Johnny was too proud to win her back. And so he did nothing. Marion would miss him, he decided, and come back to him when she was over the fright of the robbery.

He thought he still saw love in Marion’s eyes when he spied her out walking in the vicinity one day, but when he crossed the road to speak to her, she announced that she was getting married to her childhood sweetheart, Eddy. They had set the date already. Johnny’s knees went weak with the shock.

Eddy Greenwood! That dull stick. With his tweed sports jacket and beige slacks, and his untidy, curly hair! He couldn’t even dance properly! All he could do was shuffle about in the one spot as if his shoes were made of lead. It was the ultimate humiliation for Johnny, to be rejected by Marion for a man like that! What was she thinking of? She couldn’t possibly love Eddy. She’d told Johnny a million times that he was the only man who’d ever made her heart flutter with excitement, and her body burn with desire. It was completely beyond his understanding.

Eddy, on the other hand, was only too glad to have the love of his life back again, and thrilled that he had won her away from Hollywood Hogan at last. When Eddy saw his chance, he did not rest for one minute until he had convinced Marion to marry him.

Pulling pints would not be a suitable job for the wife of a respected businessman so Eddy set Marion up in business on her own. A little bridal boutique, a few streets away from the ballroom, which she called Romance And Ribbons. Seven months later, she gave birth to a son. Marion and Eddy told everyone that the child was born early, because he was big and ready, and everyone believed them.

Johnny dated lots of women after that, but Marion was the one for him, and he couldn’t believe that he had let her go. Thoughts of her invaded his dreams at night, and even when he was counting piles of money in the office he missed her bringing in the tea and sitting on his knee for a kiss. He missed dancing with her most of all.

Owning the ballroom lost a little of its shine for Johnny then, and all the women who loved him only made him more lonesome for the one that got away.

4. A Jar of Mint Imperials

Louise Lowry worked in a tiny, dusty newsagent’s shop crammed to the roof with jelly worms, packets of dipping sherbet and boxes of chocolates, plastic water-pistols, tiny beaded purses and neon skipping ropes. The newspaper stand and twenty boxes of crisps prevented any daylight from coming in through the grime-covered window. A small fridge full of milk cartons and packets of butter hummed in one corner.
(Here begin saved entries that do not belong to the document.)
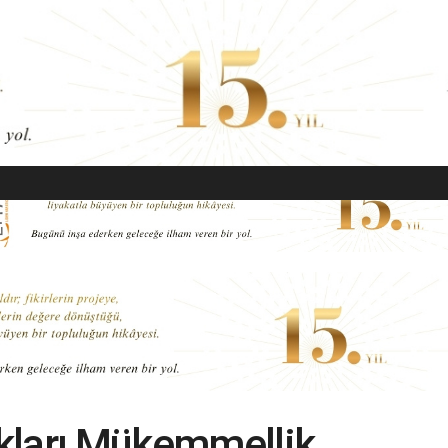
EKONOMI
MODA
GÜZELLIK
SAĞLIK
YAŞAM
SANAT
kları Mükemmellik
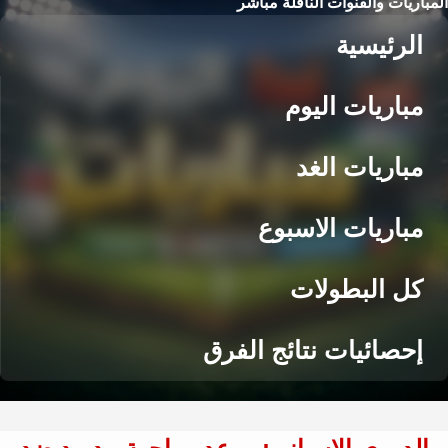
المباريات والقنوات الناقلة مباشر
الرئيسية
مباريات اليوم
مباريات الغد
مباريات الاسبوع
كل البطولات
إحصائيات نتائج الفرق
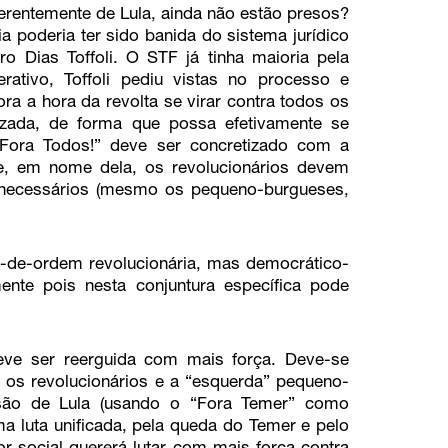
ferentemente de Lula, ainda não estão presos?
a poderia ter sido banida do sistema jurídico
ro Dias Toffoli. O STF já tinha maioria pela
ativo, Toffoli pediu vistas no processo e
ra a hora da revolta se virar contra todos os
izada, de forma que possa efetivamente se
 “Fora Todos!” deve ser concretizado com a
 e, em nome dela, os revolucionários devem
s necessários (mesmo os pequeno-burgueses,
a-de-ordem revolucionária, mas democrático-
ente pois nesta conjuntura específica pode
eve ser reerguida com mais força. Deve-se
re os revolucionários e a “esquerda” pequeno-
isão de Lula (usando o “Fora Temer” como
 luta unificada, pela queda do Temer e pelo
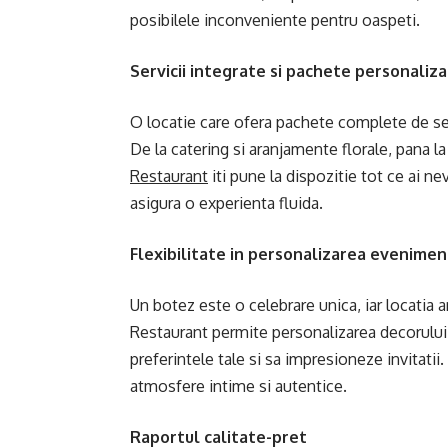
posibilele inconveniente pentru oaspeti.
Servicii integrate si pachete personaliz
O locatie care ofera pachete complete de ser
De la catering si aranjamente florale, pana 
Restaurant
iti pune la dispozitie tot ce ai ne
asigura o experienta fluida.
Flexibilitate in personalizarea evenimen
Un botez este o celebrare unica, iar locatia a
Restaurant permite personalizarea decorului s
preferintele tale si sa impresioneze invitatii
atmosfere intime si autentice.
Raportul calitate-pret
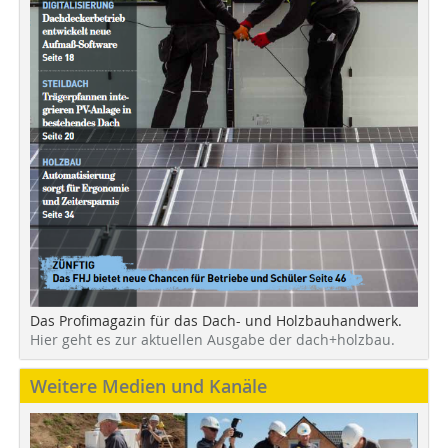
Das Profimagazin für das Dach- und Holzbauhandwerk.
Hier geht es zur aktuellen Ausgabe der dach+holzbau.
Weitere Medien und Kanäle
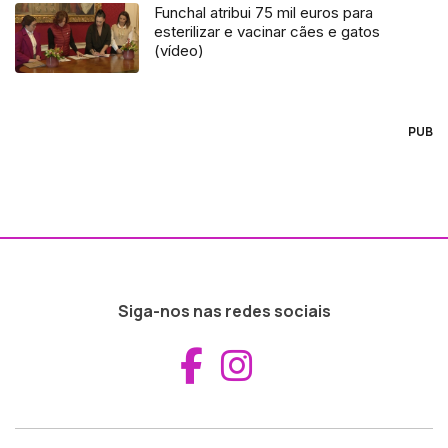
Funchal atribui 75 mil euros para
esterilizar e vacinar cães e gatos
(vídeo)
PUB
Siga-nos nas redes sociais
Aceder ao Fac
Aceder ao I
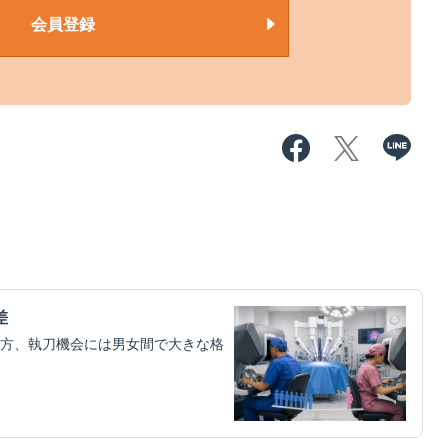
会員登録
差
方、執刀機会には男女間で大きな格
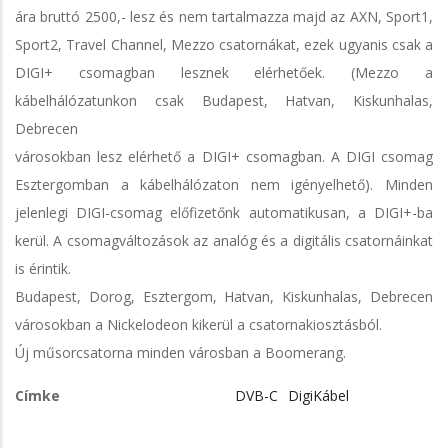
ára bruttó 2500,- lesz és nem tartalmazza majd az AXN, Sport1,
Sport2, Travel Channel, Mezzo csatornákat, ezek ugyanis csak a
DIGI+ csomagban lesznek elérhetőek. (Mezzo a
kábelhálózatunkon csak Budapest, Hatvan, Kiskunhalas,
Debrecen
városokban lesz elérhető a DIGI+ csomagban. A DIGI csomag
Esztergomban a kábelhálózaton nem igényelhető). Minden
jelenlegi DIGI-csomag előfizetőnk automatikusan, a DIGI+-ba
kerül. A csomagváltozások az analóg és a digitális csatornáinkat
is érintik.
Budapest, Dorog, Esztergom, Hatvan, Kiskunhalas, Debrecen
városokban a Nickelodeon kikerül a csatornakiosztásból.
Új műsorcsatorna minden városban a Boomerang.
Címke
DVB-C
DigiKábel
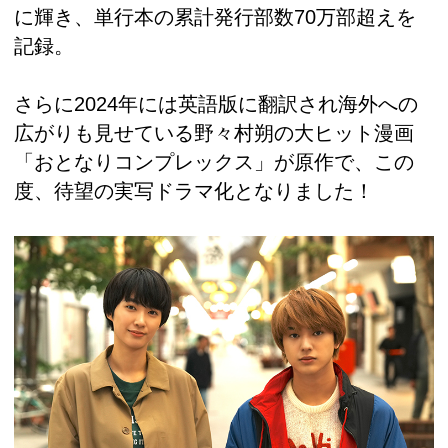
に輝き、単行本の累計発行部数70万部超えを
記録。
さらに2024年には英語版に翻訳され海外への
広がりも見せている野々村朔の大ヒット漫画
「おとなりコンプレックス」が原作で、この
度、待望の実写ドラマ化となりました！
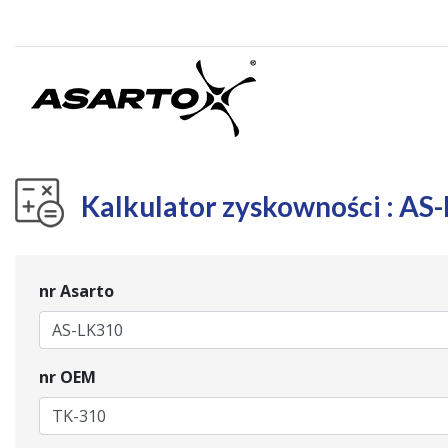
Kalkulator zyskowności : AS
nr Asarto
nr OEM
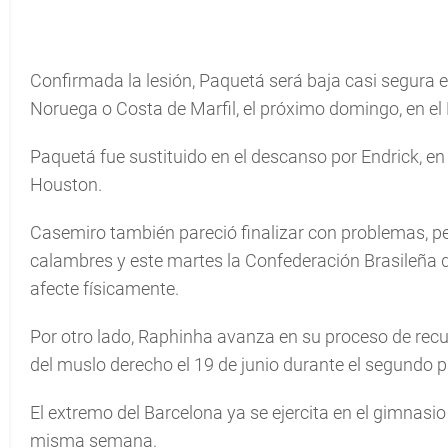
Confirmada la lesión, Paquetá será baja casi segura en
Noruega o Costa de Marfil, el próximo domingo, en el
Paquetá fue sustituido en el descanso por Endrick, en 
Houston.
Casemiro también pareció finalizar con problemas, p
calambres y este martes la Confederación Brasileña d
afecte físicamente.
Por otro lado, Raphinha avanza en su proceso de recup
del muslo derecho el 19 de junio durante el segundo pa
El extremo del Barcelona ya se ejercita en el gimnasi
misma semana.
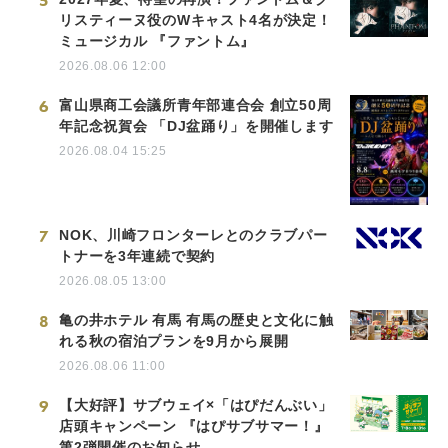
5
リスティーヌ役のWキャスト4名が決定！
ミュージカル 『ファントム』
2026.08.06 12:00
6
富山県商工会議所青年部連合会 創立50周
年記念祝賀会 「DJ盆踊り」を開催します
2026.08.04 15:25
7
NOK、川崎フロンターレとのクラブパー
トナーを3年連続で契約
2026.08.05 13:00
8
亀の井ホテル 有馬 有馬の歴史と文化に触
れる秋の宿泊プランを9月から展開
2026.08.06 11:00
9
【大好評】サブウェイ×「はぴだんぶい」
店頭キャンペーン 『はぴサブサマー！』
第2弾開催のお知らせ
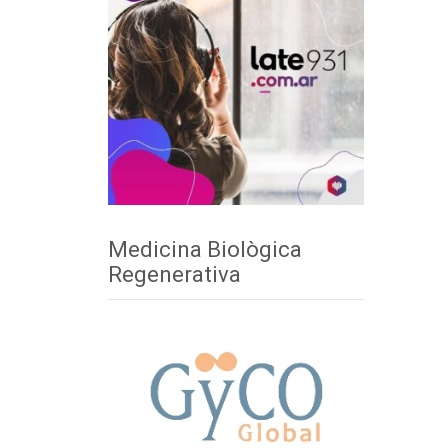
Medicina Biològica
Regenerativa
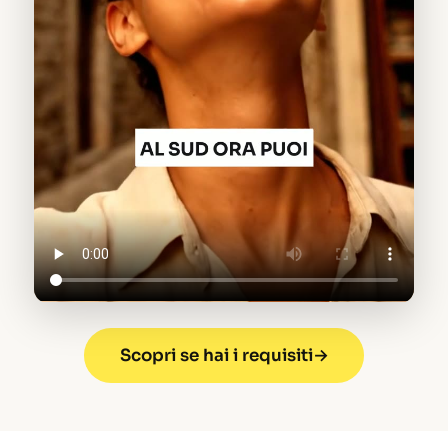
Scopri se hai i requisiti
→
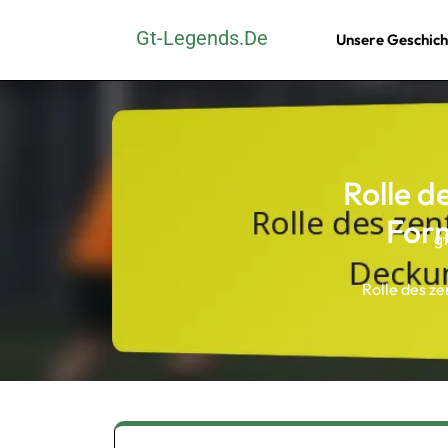
Skip
Gt-Legends.de
Unsere Geschich
to
content
(Press
Enter)
Rolle d
Form
g
Rolle des ze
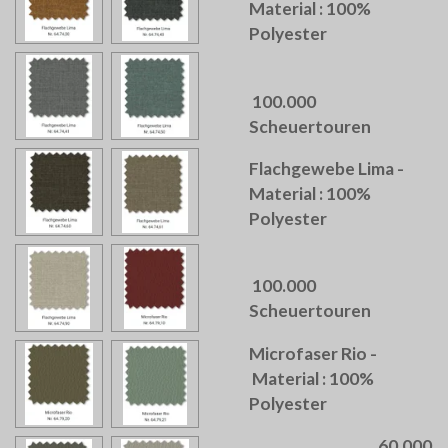
Material : 100%
Polyester
100.000
Scheuertouren
Flachgewebe Lima -
Material : 100%
Polyester
100.000
Scheuertouren
Microfaser Rio -
Material : 100%
Polyester
60.000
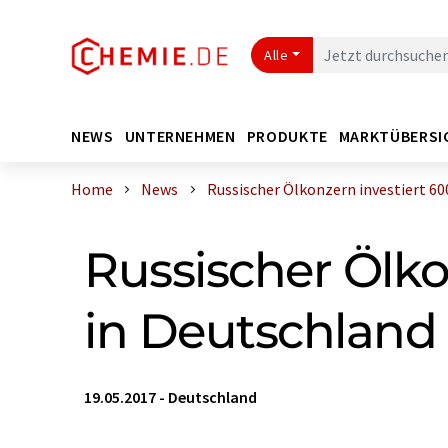
Alle
NEWS
UNTERNEHMEN
PRODUKTE
MARKTÜBERSI
Home
News
Russischer Ölkonzern investiert 600 
Russischer Ölko
in Deutschland
19.05.2017
-
Deutschland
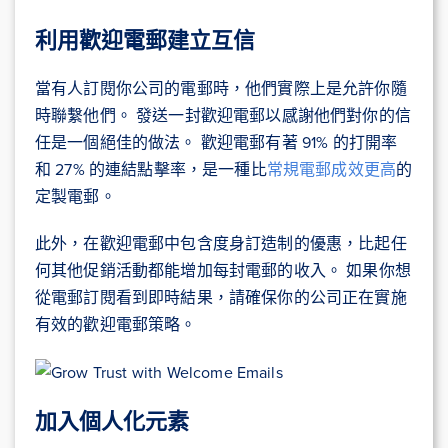
利用歡迎電郵建立互信
當有人訂閱你公司的電郵時，他們實際上是允許你隨
時聯繫他們。 發送一封歡迎電郵以感謝他們對你的信
任是一個絕佳的做法。 歡迎電郵有著 91% 的打開率
和 27% 的連結點擊率，是一種比
常規電郵成效更高
的
定製電郵。
此外，在歡迎電郵中包含度身訂造制的優惠，比起任
何其他促銷活動都能增加每封電郵的收入。 如果你想
從電郵訂閱看到即時結果，請確保你的公司正在實施
有效的歡迎電郵策略。
加入個人化元素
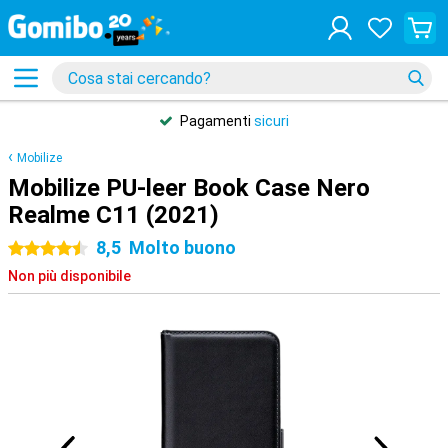
Pagamenti
sicuri
Mobilize
Mobilize PU-leer Book Case Nero
Realme C11 (2021)
8,5
Molto buono
4.5 stelle
Non più disponibile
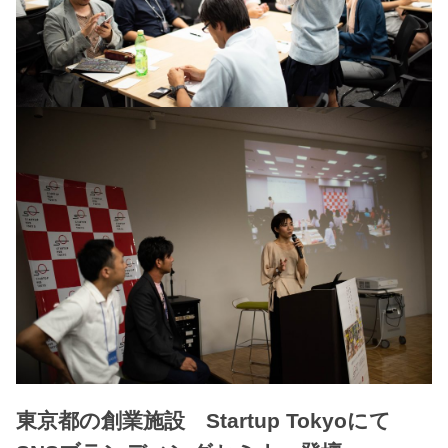
東京都の創業施設 Startup Tokyoにて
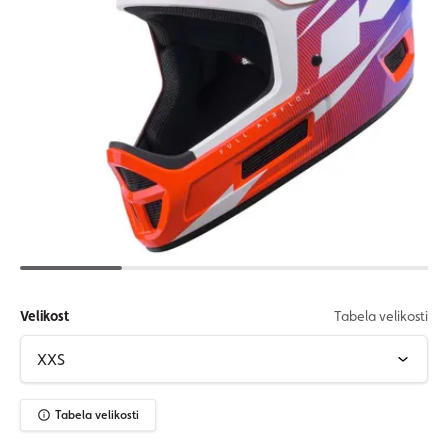
Velikost
Tabela velikosti
Tabela velikosti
In the gloomy stillness of the shop sat two young women, deep in conversation. Louise was tall, blonde and well-built enough to look uncomfortable in a size-sixteen shell suit. Her friend, Mary, was a delicate freckly redhead, dressed in hippy rags and green leather sandals.

‘Ah, now, Mary, I never heard such a tale,’ said Louise, in a voice that was tinged with fear.

‘I’m telling you, Lou, it’s the gospel truth. She told him that your left eyeball was lying in a jar of mint imperials for two days. And that’s why he never asked you out. That kind of thing gives him the creeps.’ Mary pored over the confectionery display beneath the glass counter. ‘Here, go on, give us a couple of those jelly frogs, Louise. No, not them wee ones – the big ones covered in icing sugar.’

‘But it doesn’t make any sense. My own eye? It falls right into a jar of sweets, and I don’t even notice?’ Louise couldn’t take it all in.

‘Yes,’ said Mary wearily. ‘The frogs?’

Louise passed them over. One red, one yellow.

‘How could I
not
notice a thing like that?’

‘I don’t know. Maybe you can’t actually
feel
a glass eye?’ Mary began to lick the icing sugar off the red frog.

‘Wouldn’t I still have the other eye to
see
with, though? Oh, you couldn’t lose a glass eye and not notice. Why would Alex believe a yarn like that? He must be completely brainless.’